The new fund, which will be available for one year, was announced on Wednesday as part of the Chancellor of the Exchequer’s wider effort to mitigate what OBR has forecast as the biggest fall in living standards on record.
The allocation will be managed by Sport England, with £23 million readily available in grants to centres facing immediate cost pressures, and £40 million dedicated to making pools more energy efficient in the long term.
Yet, campaigners say this sum is barely a drop in the pond.
Public swimming pools and leisure centres have been hard-hit by the ongoing energy crisis, with hundreds shutting down in recent years due to the combined impact of the pandemic and soaring bills.
While the leisure sector has previously been granted “vulnerable” status by the UK Government and received help with payments as part of its Energy Bill Relief Scheme, it is not currently on the list of sectors to feature from April 1.
And though the new fund is welcome, “it’s absolutely not enough,” says Jennifer Huygen, Head of Policy and Strategic Partnerships at Community Leisure UK, a members’ association representing 880 pools across the country.
Up to half of Community Leisure UK’s member pools are at risk of closure or significant service reduction in the next few months due to sky-high heating bills.
Huygen says it’s difficult to give an exact estimate for how much English pools will need to stay open, but what is essential is keeping local governments sufficiently funded on top of distributing emergency grants.
“They are the key partners for public leisure, and they need to be able to invest in public leisure services and align that with health and wellbeing,” said Huygen.
“It’s not only the energy crisis at the moment, but it’s been years of underfunding of the leisure service, and that’s because local governments are not adequately resourced.”
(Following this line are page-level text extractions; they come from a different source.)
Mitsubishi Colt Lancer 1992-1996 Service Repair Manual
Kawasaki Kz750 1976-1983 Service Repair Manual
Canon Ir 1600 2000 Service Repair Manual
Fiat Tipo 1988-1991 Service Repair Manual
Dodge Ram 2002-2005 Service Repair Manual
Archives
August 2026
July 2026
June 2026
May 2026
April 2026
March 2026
Public pools and leisure centres are anchoring institutions – providing a space for residents to come together, as well as providing essential health and wellbeing services.
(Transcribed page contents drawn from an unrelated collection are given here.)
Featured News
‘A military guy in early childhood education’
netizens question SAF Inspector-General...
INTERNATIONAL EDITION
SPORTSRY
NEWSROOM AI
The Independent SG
These community hubs also provide local economic benefits, often serving as early employers for young people.
Olympic gold medalist Duncan Goodhew MBE, President of charitable organisation Swimathon Foundation, raised similar concerns, calling the funding announcement an important step but not a long-term solution.
“Swimming is for everyone and the fact that so many public pools have been forced to close, or are on the brink of closure, due to rising costs is a travesty,” Goodhew said.
He added: “leisure centres and swimming pools are a vital part of the social fabric of this country and are fundamental to the mental and physical health of millions of people up and down the country.”
At Balham Leisure Centre in South West London, the proposed funding will certainly help salve the difficult period caused by the energy crisis, says general manager Steve Warren.
The centre has managed to keep its doors open so far because of the support of its local council, as well as an influx of swimmers that actually exceeded their pre-Covid numbers.
The public pool has yet to be given a timeline for the funding’s distribution, however, nor how it will be divided.
The much needed – albeit limited – funding comes just days after Prime Minister Rishi Sunak faced criticism for using so much energy to heat his private pool that the entire electricity network in his area required needed to be upgraded.
The newly installed heated pool is located at his North Yorkshire manor.